The content and design of such a sheet varies greatly among games, and is a reflection of what the system considers important. For instance, Dungeons & Dragons, being a high fantasy dungeon crawler, requires a description of a character (same as every game), combat capabilities, and magic abilities if applicable. As such, the character sheet focuses on the character and the basic combat abilities, with an optional secondary page on magic. Another example is how in comparison, Call of Cthulhu has a larger section on skills and what is possible, without the unspoken abilities of a Dungeons and Dragons character.

Going to extremes, character sheets can even hold nothing on the characters being played. An example of that is Alice is Missing, where the character sheet is a record of what has happened to the character in the game at that point, and not on the abilities of each character.

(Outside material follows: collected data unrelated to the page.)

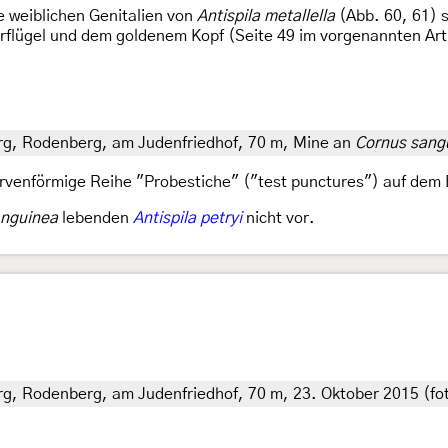
e weiblichen Genitalien von
Antispila metallella
(Abb. 60, 61) 
flügel und dem goldenem Kopf (Seite 49 im vorgenannten Arti
g, Rodenberg, am Judenfriedhof, 70 m, Mine an
Cornus sang
urvenförmige Reihe "Probestiche" ("test punctures") auf dem 
anguinea
lebenden
Antispila petryi
nicht vor.
, Rodenberg, am Judenfriedhof, 70 m, 23. Oktober 2015 (fot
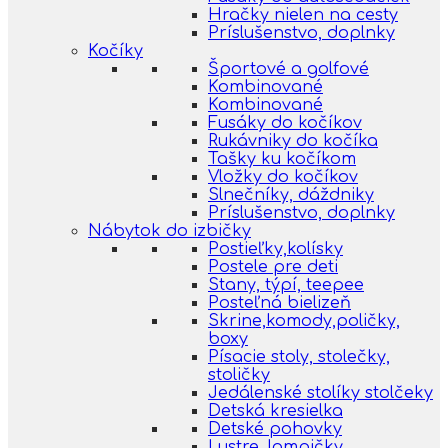
Hračky nielen na cesty
Príslušenstvo, doplnky
Kočíky
Športové a golfové
Kombinované
Kombinované
Fusáky do kočíkov
Rukávniky do kočíka
Tašky ku kočíkom
Vložky do kočíkov
Slnečníky, dáždniky
Príslušenstvo, doplnky
Nábytok do izbičky
Postieľky,kolísky
Postele pre deti
Stany, týpí, teepee
Posteľná bielizeň
Skrine,komody,poličky,
boxy
Písacie stoly, stolečky,
stoličky
Jedálenské stolíky stolčeky
Detská kresielka
Detské pohovky
Lustre, lampičky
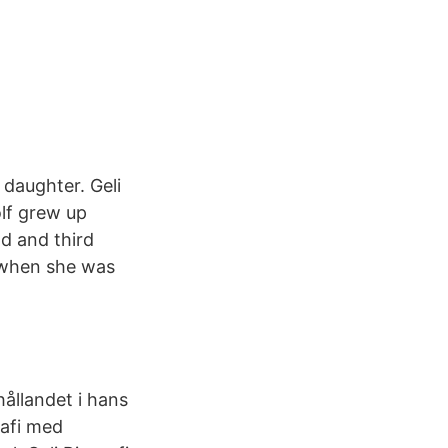
 daughter. Geli
olf grew up
nd and third
r when she was
hållandet i hans
rafi med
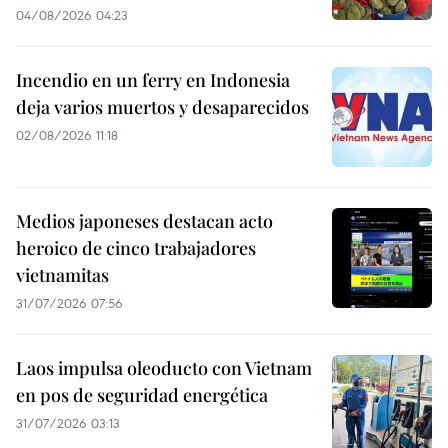
04/08/2026 04:23
Incendio en un ferry en Indonesia
deja varios muertos y desaparecidos
02/08/2026 11:18
Medios japoneses destacan acto
heroico de cinco trabajadores
vietnamitas
31/07/2026 07:56
Laos impulsa oleoducto con Vietnam
en pos de seguridad energética
31/07/2026 03:13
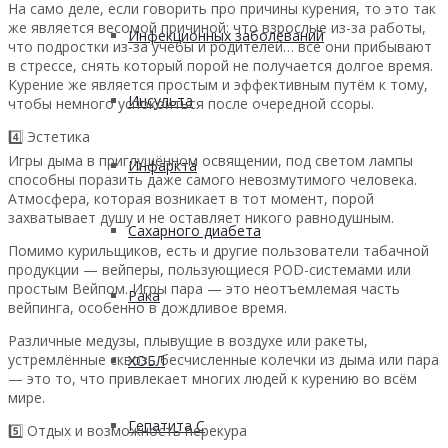
На само деле, если говорить про причины курения, то это так
же является весомой причиной: что взрослые из-за работы,
Инфекционных заболеваний
что подростки из-за учёбы и родителей… все они прибывают
в стрессе, снять который порой не получается долгое время.
Курение же является простым и эффективным путём к тому,
Инсульта
чтобы немного успокоиться после очередной ссоры.
4️⃣ Эстетика
Игры дыма в приглушённом освящении, под светом лампы
Инфаркта
способны поразить даже самого невозмутимого человека.
Атмосфера, которая возникает в тот момент, порой
захватывает душу и не оставляет никого равнодушным.
Сахарного диабета
Помимо курильщиков, есть и другие пользователи табачной
продукции — вейперы, пользующиеся POD-системами или
простым Вейпом. Игры пара — это неотъемлемая часть
Рака
вейпинга, особенно в дождливое время.
Различные медузы, плывущие в воздухе или ракеты,
устремлённые сквозь бесчисленные колечки из дыма или пара
ХОБЛ
— это то, что привлекает многих людей к курению во всём
мире.
Гепатита С
5️⃣ Отдых и возможность перекура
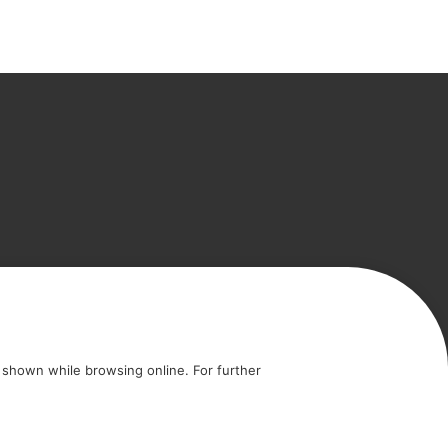
cy
Cookie policy
shown while browsing online. For further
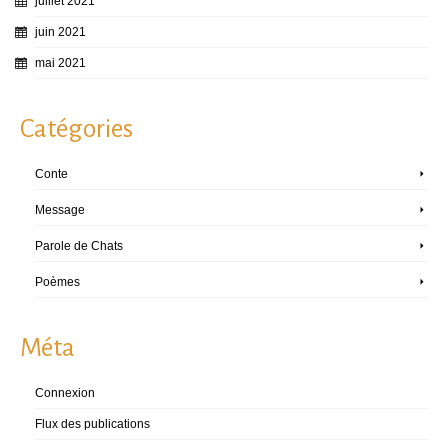
juillet 2021
juin 2021
mai 2021
Catégories
Conte
Message
Parole de Chats
Poèmes
Méta
Connexion
Flux des publications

A player may have an additional character sheet if he also controls a second character, a cohort or a hireling, but this is less common. The dungeon master, who runs the game, may optionally keep proper character sheets for non-player characters (NPCs) if he wishes to keep full information on the character. Some rulebooks offer special “NPC sheets” for this purpose that are considerably smaller than the usual (main) character sheets.

== Formats ==

=== Paper ===
Character sheets for a game are usually found within the game's main rulebook, and permission is almost always given for players to photocopy this sheet. Some publishers sell preprinted sheets separately. Many offer PDF files with character sheets for the players to print out themselves. These sheets are generally forms split into sections that hold the information related to play the game.

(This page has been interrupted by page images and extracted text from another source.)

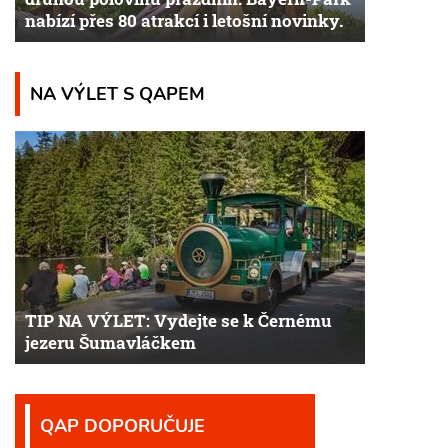
nabízí přes 80 atrakcí i letošní novinky.
NA VÝLET S QAPEM
TIP NA VÝLET: Vydejte se k Černému
jezeru Šumavláčkem
QAP DOPORUČUJE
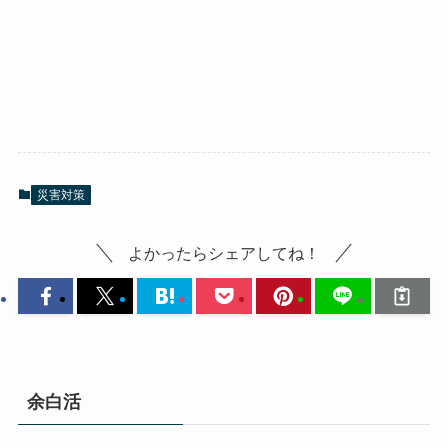
災害対策
よかったらシェアしてね！
余白活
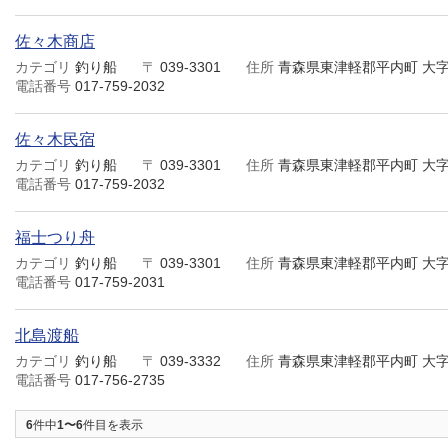
佐々木商店
カテゴリ
釣り船
〒
039-3301
住所
青森県東津軽郡平内町 大
電話番号
017-759-2032
佐々木民宿
カテゴリ
釣り船
〒
039-3301
住所
青森県東津軽郡平内町 大
電話番号
017-759-2032
福士つり舟
カテゴリ
釣り船
〒
039-3301
住所
青森県東津軽郡平内町 大
電話番号
017-759-2031
北島渡船
カテゴリ
釣り船
〒
039-3332
住所
青森県東津軽郡平内町 大
電話番号
017-756-2735
6
件中
1〜6
件目を表示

It is not uncommon for players to create custom character sheets, to their own design, rather than use the publisher's “official” offerings. Some design their own sheets or record their character information on an empty sheet of paper, although inexperienced players are recommended to use formatted sheets to avoid leaving out important information.

===Electronic===
With the advent of personal computing, players began designing character sheets with computers. The earliest computer-generated character sheets were designed in a word processing program, so that players could fill in their information and have a typewritten sheet to use. Next, players began to experiment with spreadsheet solutions, so that some of the calculations required were automated. Some important advantages of spreadsheet character sheets are ease of access, automatic calculations, complex formulas can be more easily coded and they remove reliance on pen and paper. Wizards of the Coast included a character generator CD with their Player's Handbook, 3rd Edition, and offered the Character Builder for download to D&D Insider subscribers, alongside a Monster Builder as part of Dungeons and Dragons Adventure Tools.

=== Dynamic===
A Dynamic Character Sheet is an electronic sheet that is used in conjunction with a computer/mobile device during gaming sessions. Such a character sheet is used not only to track the character, but to also add/apply effects to the character on the fly. For example, if the character receives the effects of a spell which increases its strength score, then a dynamic character sheet will be able to automatically update all the effects of a higher strength character. Another example is if a character activates one of his abilities, the dynamic character sheet will be able to apply the effects of that ability in real time. Furthermore, such character sheets enable the player to track the duration of the applied effect, thus turning off effects that have expired.